The recommended daily allowance (RDA) of zinc is 8 mg for adult women and 11 mg for men. The higher end for zinc consumption is a limit of 40 mg per day. This would be a challenge to get from food but is potentially a harmful risk to those using zinc supplements. More is not better. Too much zinc can lead to nausea, vomiting, headaches and diarrhea. Too much zinc also depletes your body’s copper stores.
Those who are at risk of not obtaining enough zinc in their diets include those with gastrointestinal diseases such as ulcerative colitis and Crohn’s disease, that challenge zinc absorption. Vegetarians, vegans as well as pregnant and lactating women run the risk of not consuming enough zinc in their diets as do those with sickle cell disease and those dealing with alcohol dependency.
Supplementation may be wise for people in these categories or those whose diets do not contain enough natural zinc containing nutrients.
The current popularity of zinc has to do with its role in immune support at this time of pandemic. How does it stand up? According to US National Institute of Health, zinc is essential as a resource in healthy immune responses: “Severe zinc deficiency depresses immune function, and even mild to moderate degrees of zinc deficiency can impair macrophage and neutrophil functions, natural killer cell activity and complement activity. The body requires zinc to develop and activate T-lymphocytes”.

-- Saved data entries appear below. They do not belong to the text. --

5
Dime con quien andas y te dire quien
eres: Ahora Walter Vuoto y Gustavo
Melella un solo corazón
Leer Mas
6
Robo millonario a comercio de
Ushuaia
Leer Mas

This prompts us to further explore the nutritional makeup of our favourite source of natural tryptophan, pumpkinseed powder. Pumpkinseeds are a very good source of zinc. According to the USDA 100 g of pumpkinseeds contain 7.64 mg of zinc which is about 90% of your daily recommended amount. They also contain very outsized amounts of tryptophan, magnesium, phosphorous, manganese and iron. As we have seen earlier, however, it is more about bioavailability than simple presence in food.

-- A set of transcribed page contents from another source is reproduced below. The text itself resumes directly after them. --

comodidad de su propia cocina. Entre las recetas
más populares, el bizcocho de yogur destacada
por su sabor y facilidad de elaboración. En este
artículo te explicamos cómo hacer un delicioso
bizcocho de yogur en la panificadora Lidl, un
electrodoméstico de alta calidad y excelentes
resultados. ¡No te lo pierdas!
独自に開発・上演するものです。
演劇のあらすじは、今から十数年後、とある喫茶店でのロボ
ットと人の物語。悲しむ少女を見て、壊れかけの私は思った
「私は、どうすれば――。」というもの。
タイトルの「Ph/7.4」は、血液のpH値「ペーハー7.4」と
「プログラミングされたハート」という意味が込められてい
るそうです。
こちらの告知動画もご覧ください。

Pumpkinseeds are also very high in good fats. Close to 50% of the pepita pumpkinseeds you would most likely find in your grocery or health store is made up of oil. Pumpkinseeds are high in Omega 3 and Omega 6 which are good fatty acids we need to get from food. The fat content is fairly high, however, at about 50% of the seed so this must be kept in mind by those needing to watch fat intake. While these are good fats, they also can work to counteract some of the beneficial elements in the rest of the seed.

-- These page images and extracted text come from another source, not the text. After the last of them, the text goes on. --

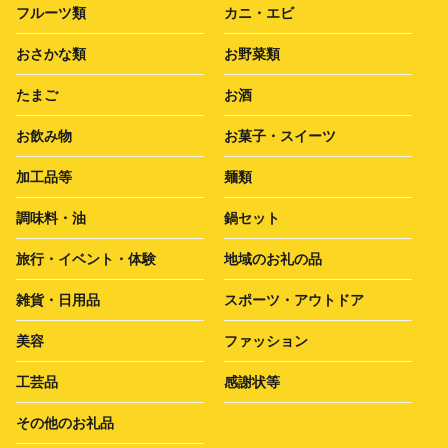
フルーツ類
カニ・エビ
おさかな類
お野菜類
たまご
お酒
お飲み物
お菓子・スイーツ
加工品等
麺類
調味料・油
鍋セット
旅行・イベント・体験
地域のお礼の品
雑貨・日用品
スポーツ・アウトドア
美容
ファッション
工芸品
感謝状等
その他のお礼品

For the pumpkinseed powder in the Zenbev formulation, we remove the oil to double the tryptophan concentration. Once the oil is removed in a cold press method, we grind the remainder, or “presscake”, into a fine flour. We love the health qualities of pumpkinseed oil but the fat in it dampens the surge our sleep and anti-anxiety formulation is designed to boost. That is why you can’t get the Zenbev response just by eating pumpkinseeds alone.
While there is a lot of zinc in the pumpkinseed, much of it is in the oil and gets removed by our process. Our formula requires the natural tryptophan more than the other nutritional elements. They are still present in a concentrated state but for Zenbev, it is more important to remove the oil so that all the tryptophan gets to your brain to produce serotonin and melatonin naturally. The concentrated zinc and other minerals are a bonus!
So zinc is a very healthy element to try to maintain in your system whether by the balanced diet you eat or by further supplementation in moderation. It is a proven immune supporter and great for overall health and nutrition and worthy of the buzz and our respect.